Ramsha Layered Architecture Overview
A Ramsha application is composed of the following basics layers:
Shared - Domain - Contracts - Application - Persistence - Api - Startup
These layers work together to form a clean, modular, and scalable system.
The Ramsha Clean Web API template implements this pattern, giving you a scalable, maintainable project baseline.
Dependency Rules
Ramsha follows strict dependency rules to protect core logic and avoid tight coupling.
- Shared does not reference any layer
- All layers reference Shared (directly or indirectly)
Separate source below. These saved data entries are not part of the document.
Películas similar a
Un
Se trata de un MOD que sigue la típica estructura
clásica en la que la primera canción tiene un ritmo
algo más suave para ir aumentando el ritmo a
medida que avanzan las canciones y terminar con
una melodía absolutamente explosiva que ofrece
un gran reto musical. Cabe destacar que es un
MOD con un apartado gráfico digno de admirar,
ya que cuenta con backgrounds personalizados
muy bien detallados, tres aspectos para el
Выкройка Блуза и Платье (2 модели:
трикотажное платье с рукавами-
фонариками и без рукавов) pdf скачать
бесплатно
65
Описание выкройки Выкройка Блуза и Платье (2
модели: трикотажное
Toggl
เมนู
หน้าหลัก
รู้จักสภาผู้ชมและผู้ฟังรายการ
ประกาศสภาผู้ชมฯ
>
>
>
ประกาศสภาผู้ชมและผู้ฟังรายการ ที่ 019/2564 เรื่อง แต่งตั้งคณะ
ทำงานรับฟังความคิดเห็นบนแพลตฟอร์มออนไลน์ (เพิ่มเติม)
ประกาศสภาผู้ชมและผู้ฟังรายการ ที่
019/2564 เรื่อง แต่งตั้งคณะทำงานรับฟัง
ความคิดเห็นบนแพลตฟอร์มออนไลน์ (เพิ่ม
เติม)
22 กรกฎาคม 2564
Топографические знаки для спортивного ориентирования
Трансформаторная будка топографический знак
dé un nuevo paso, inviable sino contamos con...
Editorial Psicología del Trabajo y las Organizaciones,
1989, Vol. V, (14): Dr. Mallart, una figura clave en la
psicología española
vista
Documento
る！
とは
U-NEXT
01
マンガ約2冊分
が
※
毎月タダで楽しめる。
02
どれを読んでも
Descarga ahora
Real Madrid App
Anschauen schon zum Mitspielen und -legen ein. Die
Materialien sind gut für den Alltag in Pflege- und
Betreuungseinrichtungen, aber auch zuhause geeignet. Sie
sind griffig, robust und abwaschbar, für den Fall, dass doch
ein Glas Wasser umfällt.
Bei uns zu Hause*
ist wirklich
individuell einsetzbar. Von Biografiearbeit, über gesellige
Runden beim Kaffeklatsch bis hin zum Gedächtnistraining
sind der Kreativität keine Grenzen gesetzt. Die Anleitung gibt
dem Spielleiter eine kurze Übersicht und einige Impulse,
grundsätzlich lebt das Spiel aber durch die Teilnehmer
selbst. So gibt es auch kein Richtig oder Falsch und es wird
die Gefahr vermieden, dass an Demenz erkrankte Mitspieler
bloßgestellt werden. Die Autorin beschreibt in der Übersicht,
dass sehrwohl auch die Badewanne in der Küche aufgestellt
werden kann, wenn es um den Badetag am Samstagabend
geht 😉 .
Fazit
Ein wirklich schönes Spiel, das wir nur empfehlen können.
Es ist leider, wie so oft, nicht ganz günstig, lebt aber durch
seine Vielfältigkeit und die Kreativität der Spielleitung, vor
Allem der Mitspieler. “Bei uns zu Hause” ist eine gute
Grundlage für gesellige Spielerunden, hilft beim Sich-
- Dependencies never point upward
- Each layer references only what it needs
Dependency flow:
Domain → Shared
Contracts → Shared
Application → Domain, Contracts
Persistence → Domain
Api → Contracts
Startup → Application, Persistence, Api
This structure protects core logic from infrastructure and framework concerns.
Layer Responsibilities
Shared Layer
The Shared layer contains code that is common and reusable across the entire application.
Characteristics:
- Has no dependencies on any other layer
- Can be referenced by all layers
- Contains only generic, cross-cutting code
Typical contents:
- Common utilities
- Shared constants and enums
- Cross-cutting abstractions
This layer is the foundation of the system.
Domain Layer
The Domain layer represents the core business logic.
Dependencies:
- References Shared only
Typical contents:
- Entities
- Domain Events
- Domain rules
- Business invariants
Key principle: The Domain layer contains pure business logic and is completely independent of application flow, persistence, or transport mechanisms.
Contracts Layer
The Contracts layer defines communication boundaries and it can be use by another module.
Dependencies:
- References Shared only
Typical contents:
- Interfaces
- DTOs
- Request and response models
- Public contracts exposed to the API
- Commands and Queries classes
Purpose:
- Decouple the API from internal application logic
- Provide stable, explicit interfaces
Application Layer
The Application layer implements use cases and application behavior.
Dependencies:
- References Domain
- References Contracts
Typical contents:
- Application services
- Use case implementations
- Validation logic
- Orchestration logic
- Commands and Queries Handlers
Responsibilities:
- Coordinates business rules
- Uses domain entities
- Exposes functionality through contracts
This layer defines what the system does, not how it does it.
Persistence Layer
The Persistence layer contains data-access logic.
Dependencies:
- References Domain
Typical contents:
- Database contexts
- ORM configurations
- Repository implementations
Key rule: Persistence depends on the Domain, never the other way around.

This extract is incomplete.